# An Idea



## Bert (Mar 20, 2011)

I was thinking the other night of an easy way to fix tubes to natural forks and came up with this, maybe it exists? If not, here it is.... 
turned on a lathe, a simple screw-in ball attachment in brass or stainless steel. After the tube is fed over the ball, it's easy to tie the tube tight (eg. cable tie)
Show you when i've made some but here's the idea; (i'm thinking an M8 thread btw)

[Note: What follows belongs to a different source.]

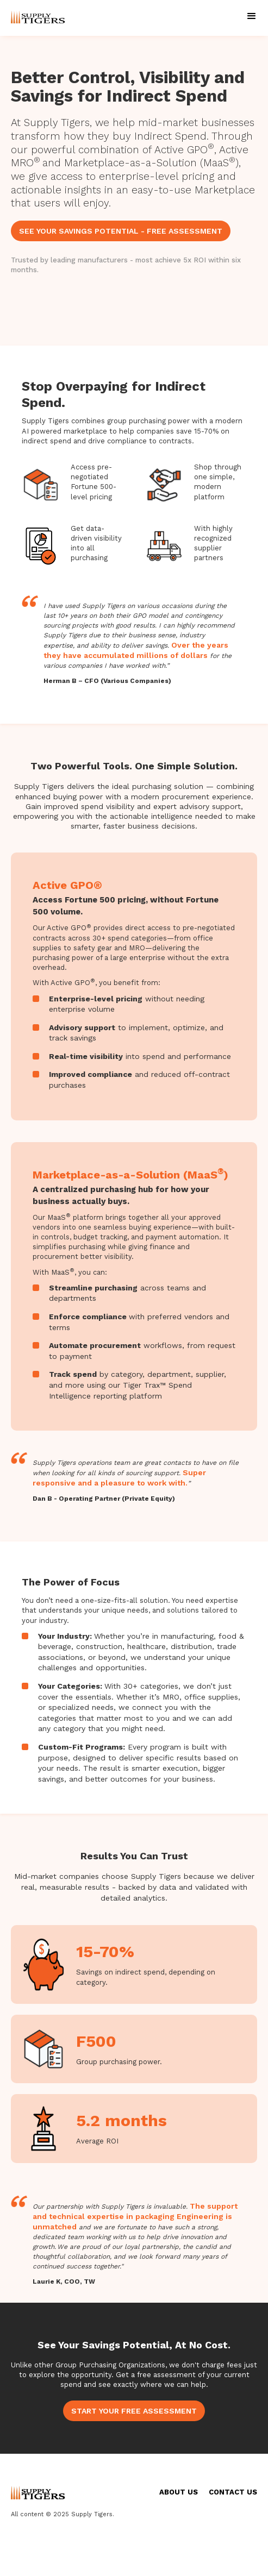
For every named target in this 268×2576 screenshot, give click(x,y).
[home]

View attachment CattyPete9.bmp


----------



## A+ Slingshots (Jan 22, 2010)

That should work fine. I have an antler catty that was gifted to me that has aluminum ones like you've shown.


----------



## shawnr5 (Feb 16, 2011)

You might try looking in a hobby shop at the hardware for radio control cars. The ball joints for 1/10 cars would be too small, but there may be something suitable in the parts for 1/8, 1/5 or 1/4.


----------



## Hrawk (Oct 25, 2010)

shawnr5 said:


> You might try looking in a hobby shop at the hardware for radio control cars. The ball joints for 1/10 cars would be too small, but there may be something suitable in the parts for 1/8, 1/5 or 1/4.


Plus 50 internetz for this guy!

What a great idea


----------



## shawnr5 (Feb 16, 2011)

If you find a suitable ball joint, glue a threaded spacer in the fork to accept the ball joint.


----------



## pelleteer (Dec 19, 2009)

shawnr5 said:


> If you find a suitable ball joint, glue a threaded spacer in the fork to accept the ball joint.


Yep. I'd go with something like these (in the size of your choice). Thread 'em into the wood with a wee bit of epoxy.


----------



## wildwilly (Jun 10, 2011)

With the threaded insert idea it gave me a thought to use an L shaped rod threaded on one arm to screw down into the insert. If the threaded insert is countersunk a little the L shaped rod or the ball socket you came up with could be unscrewed and flat bands could stil be used. A great idea!


----------